(Material for this task)

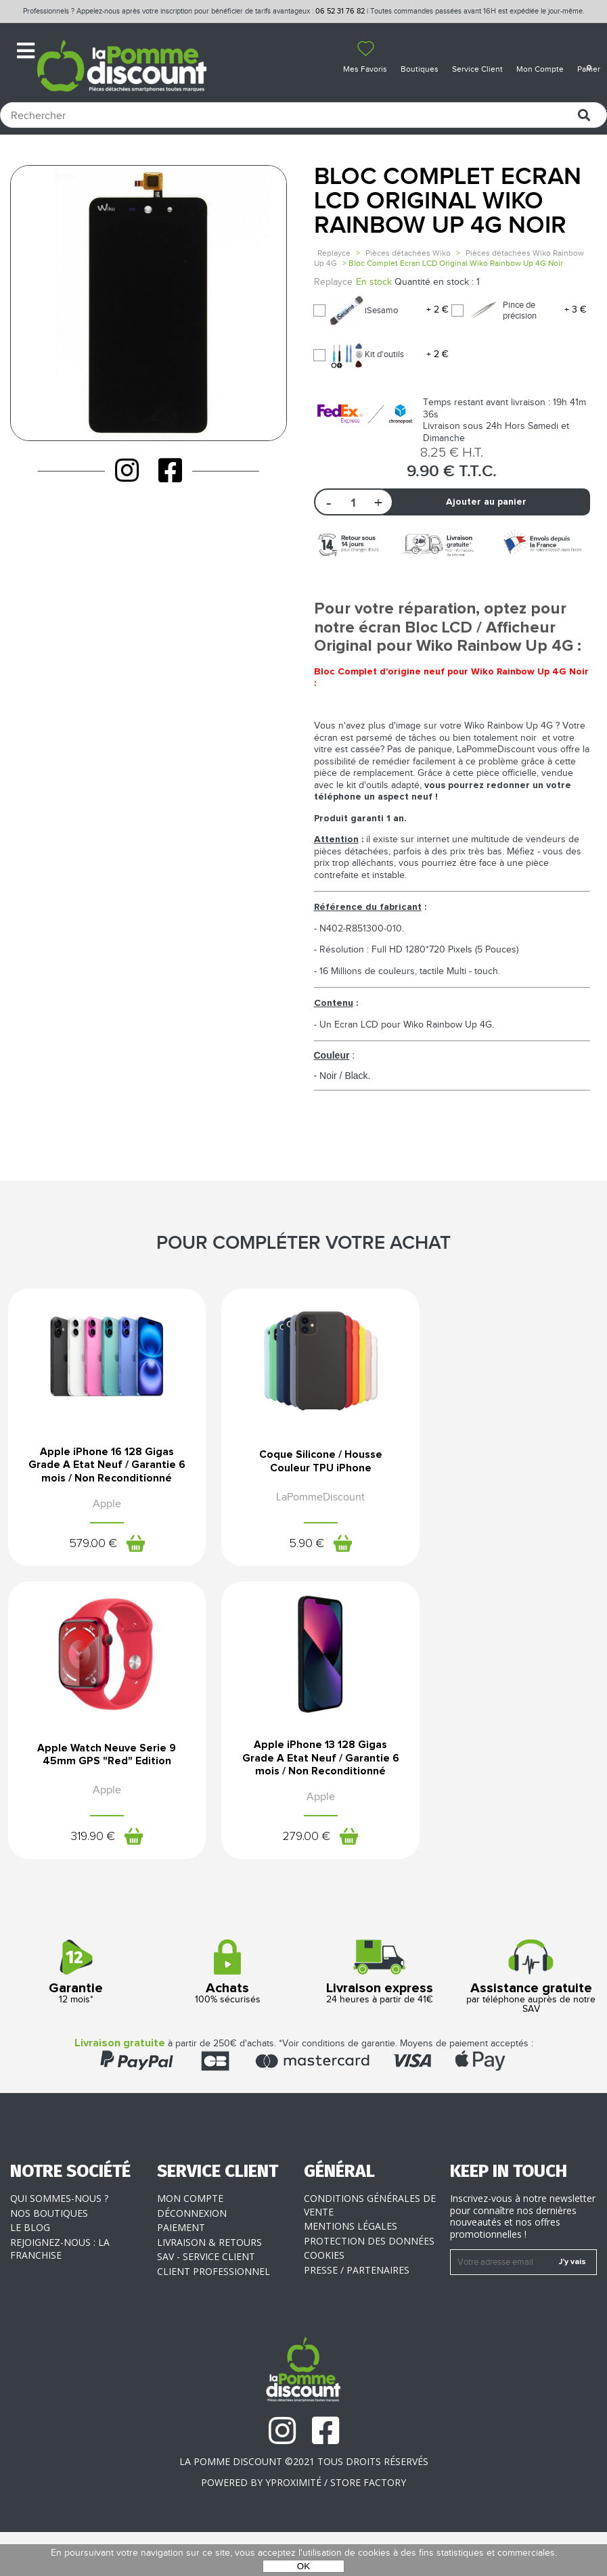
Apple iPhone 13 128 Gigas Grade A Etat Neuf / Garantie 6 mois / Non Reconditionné (101, 1800)
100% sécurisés (227, 2016)
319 (490, 1565)
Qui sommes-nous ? (59, 2242)
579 (86, 1565)
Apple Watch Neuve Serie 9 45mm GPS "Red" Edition (506, 1480)
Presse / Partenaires (356, 2313)
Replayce (334, 253)
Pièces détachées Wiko (408, 253)
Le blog (30, 2271)
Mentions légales (350, 2269)
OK (303, 2566)
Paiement (181, 2271)
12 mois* (75, 2016)
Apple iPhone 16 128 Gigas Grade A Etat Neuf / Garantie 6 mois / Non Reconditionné (101, 1485)
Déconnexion (192, 2257)
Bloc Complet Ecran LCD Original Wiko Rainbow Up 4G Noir (447, 201)
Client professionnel (213, 2315)
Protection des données (369, 2284)
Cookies (324, 2299)
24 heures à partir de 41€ (379, 2016)
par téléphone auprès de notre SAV (531, 2020)
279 (86, 1880)
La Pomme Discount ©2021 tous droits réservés (303, 2505)
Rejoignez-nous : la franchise (60, 2293)
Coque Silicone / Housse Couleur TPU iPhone (303, 1480)
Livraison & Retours (209, 2286)
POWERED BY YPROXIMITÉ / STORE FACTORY (303, 2526)
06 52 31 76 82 (340, 11)
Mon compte (190, 2242)
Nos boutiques (49, 2257)
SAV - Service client (206, 2300)
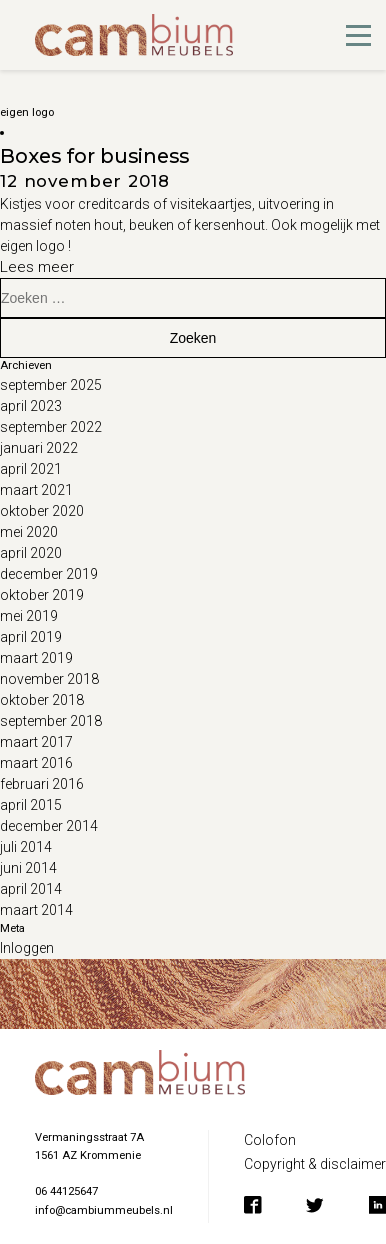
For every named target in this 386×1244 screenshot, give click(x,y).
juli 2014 (26, 847)
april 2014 (31, 889)
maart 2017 (36, 742)
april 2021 (31, 469)
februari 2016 (42, 784)
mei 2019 (29, 616)
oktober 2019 (42, 595)
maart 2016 (36, 763)
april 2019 (31, 637)
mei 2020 (29, 532)
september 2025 (51, 385)
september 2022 (51, 427)
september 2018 (51, 721)
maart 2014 (36, 910)
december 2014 (49, 826)
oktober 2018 (42, 700)
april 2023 (31, 406)
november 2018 (49, 679)
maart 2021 (36, 490)
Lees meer (37, 267)
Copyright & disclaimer (315, 1164)
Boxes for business (94, 156)
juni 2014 (28, 868)
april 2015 (31, 805)
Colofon (270, 1140)
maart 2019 (36, 658)
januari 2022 (39, 448)
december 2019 (49, 574)
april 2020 (31, 553)
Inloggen (27, 948)
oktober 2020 (42, 511)
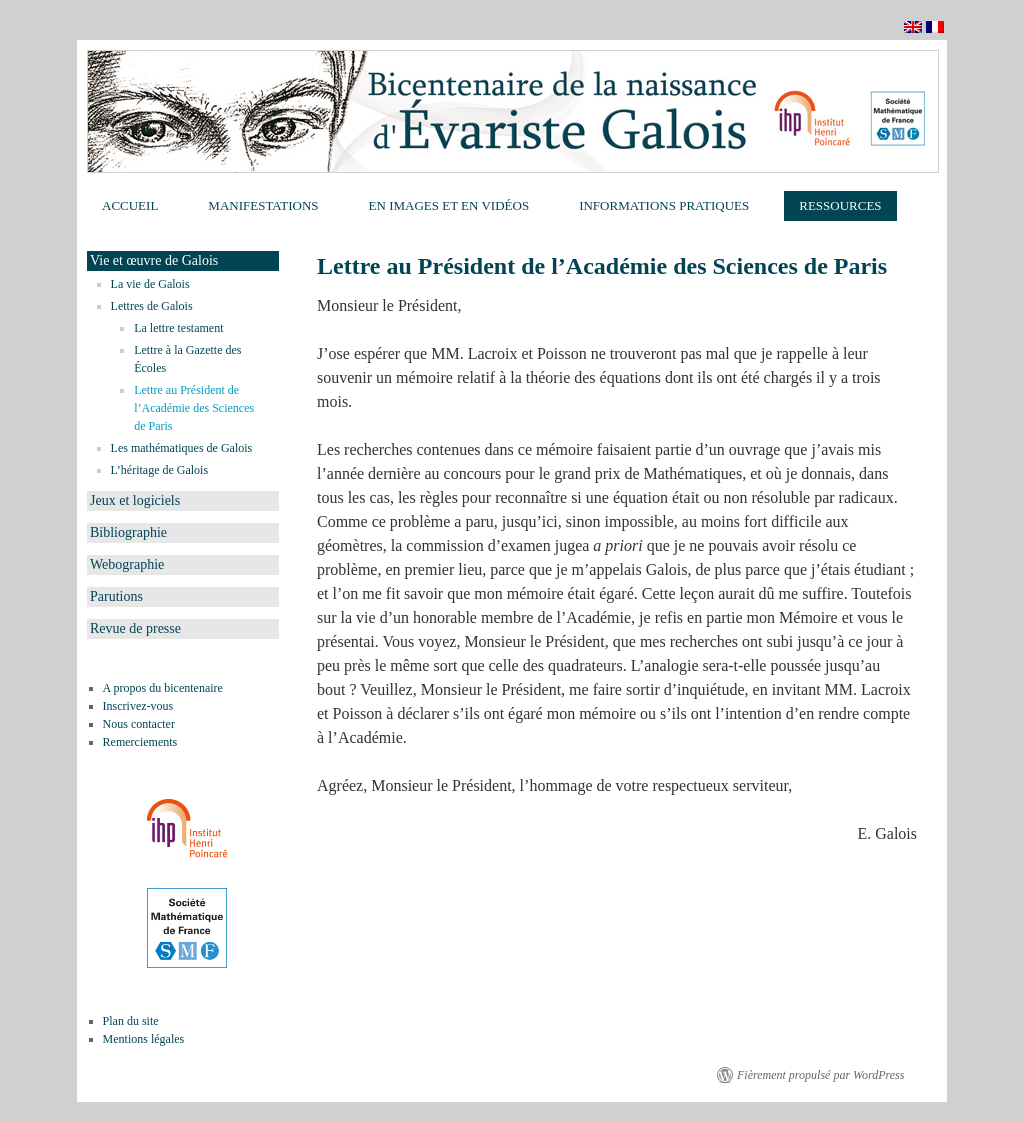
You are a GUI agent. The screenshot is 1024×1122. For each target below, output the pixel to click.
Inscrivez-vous (138, 706)
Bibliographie (128, 532)
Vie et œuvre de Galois (154, 260)
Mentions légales (144, 1039)
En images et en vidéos (449, 205)
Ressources (840, 205)
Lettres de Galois (152, 306)
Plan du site (131, 1021)
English (914, 27)
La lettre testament (178, 328)
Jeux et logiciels (135, 500)
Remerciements (140, 742)
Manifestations (263, 205)
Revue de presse (135, 628)
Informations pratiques (664, 205)
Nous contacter (139, 724)
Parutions (116, 596)
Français (936, 27)
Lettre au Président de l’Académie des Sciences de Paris (194, 408)
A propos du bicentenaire (163, 688)
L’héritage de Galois (160, 470)
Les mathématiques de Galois (182, 448)
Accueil (130, 205)
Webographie (127, 564)
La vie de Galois (150, 284)
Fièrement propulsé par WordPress (820, 1075)
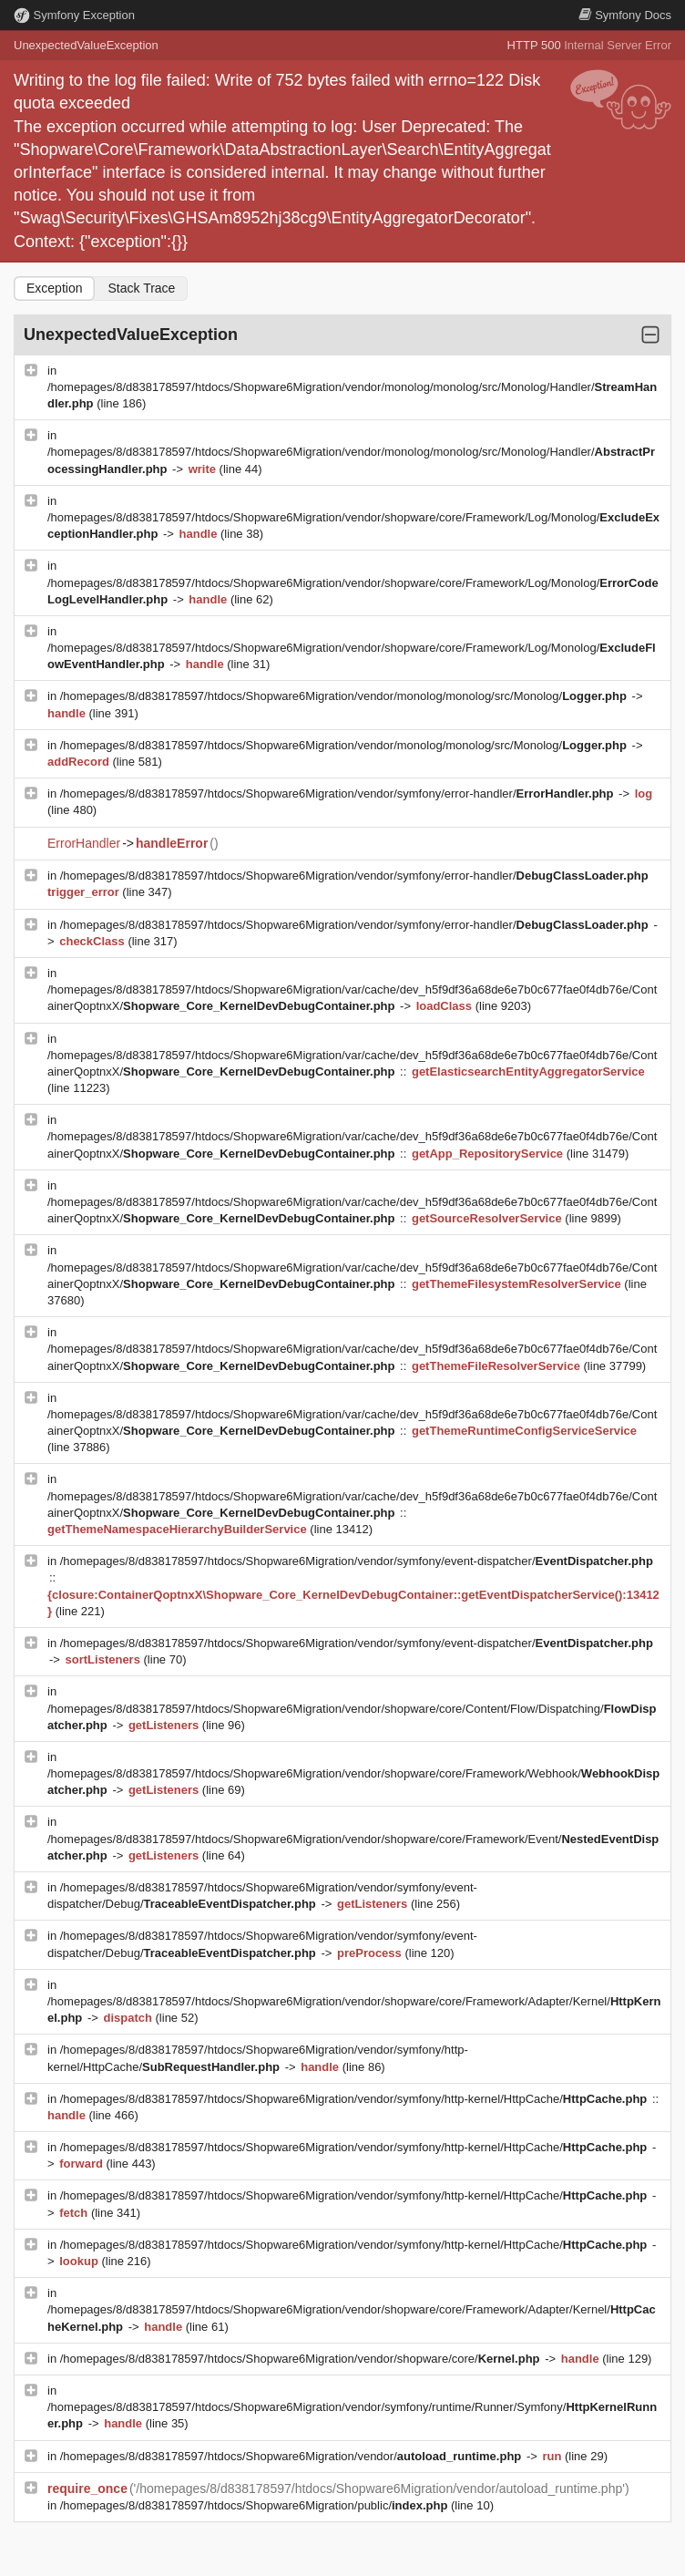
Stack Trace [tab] (141, 288)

(Requirement)
From the records above, copy only the lines running from the line holding "Inloggen (27, 948)" through the line holding "Lettre au Président", with no pictures.

(Answer area)
Inloggen (27, 948)
oktober 2020 (42, 511)
You are a GUI agent. The screenshot is 1024×1122. For each target below, output the pixel to click.
Inscrivez-vous (138, 706)
Bibliographie (128, 532)
Vie et œuvre de Galois (154, 260)
Mentions légales (144, 1039)
En images et en vidéos (449, 205)
Ressources (840, 205)
Lettres de Galois (152, 306)
Plan du site (131, 1021)
English (914, 27)
La lettre testament (178, 328)
Jeux et logiciels (135, 500)
Remerciements (140, 742)
Manifestations (263, 205)
Revue de presse (135, 628)
Informations pratiques (664, 205)
Nous contacter (139, 724)
Parutions (116, 596)
Français (936, 27)
Lettre au Président de l’Académie des Sciences de Paris (194, 408)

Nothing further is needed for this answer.